Implement atoi to convert a string to an integer.

Hint: Carefully consider all possible input cases. If you want a challenge, please do not see below and ask yourself what are the possible input cases.

Notes: It is intended for this problem to be specified vaguely (ie, no given input specs).
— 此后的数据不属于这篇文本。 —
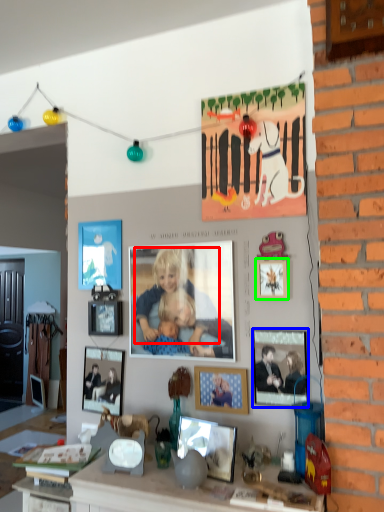 Question: Which object is the closest to the person (highlighted by a red box)? Choose among these: picture frame (highlighted by a blue box) or picture frame (highlighted by a green box).

Choices:
 (A) picture frame
 (B) picture frame

Answer: (B)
You are responsible to gather all the input requirements up front.

这道题要考虑的情况很多,而且很多陷阱,虽然思路不难,但是不容易做对。
要考虑的情况有:
1. 空String
2. 开头的空格
3. 正负符号 陷阱:注意有可能出现”+-356″的情况
4. 最大最小值 陷阱:有可能出现”1000000001″的情况
5. 尾部的非数字字符

代码如下:

public class Solution {
    public int atoi(String str) {
        // IMPORTANT: Please reset any member data you declared, as
        // the same Solution instance will be reused for each test case.
        int len = str.length();
        int index = 0;
        int sign = 1;
        int result = 0;
        
        if(len == 0)
            return result;
            
        while(index < len && str.charAt(index) == ' '){
            index++;
        }
        
        if(index < len && str.charAt(index) == '-'){
            sign = -1;
            index++;
        }
        else if(index < len && str.charAt(index) == '+'){
            index++;
        }
        else{}
        while(index < len && str.charAt(index)>='0' && str.charAt(index)<='9'){
            int d = str.charAt(index) - '0';
            if(result >= 214748364){
                if(sign == 1 && (d >= 7 || result > 1000000000)){
                    return Integer.MAX_VALUE;
                }
                if(sign == -1 && (d >= 8 || result > 1000000000)){
                    return Integer.MIN_VALUE;
                }
            }
            result = result*10 + d;
            index++;
        }
        
        return sign*result;
    }
}

总结,几个注意事项,判断一个字符是否为数字,可用代码中的方法,判断 ‘0’ <= c <= '9',也可利用Character.isDigit(c)的方法。
Java的最大整数值为2147483647,最小整数值为-2147483648,应当牢记。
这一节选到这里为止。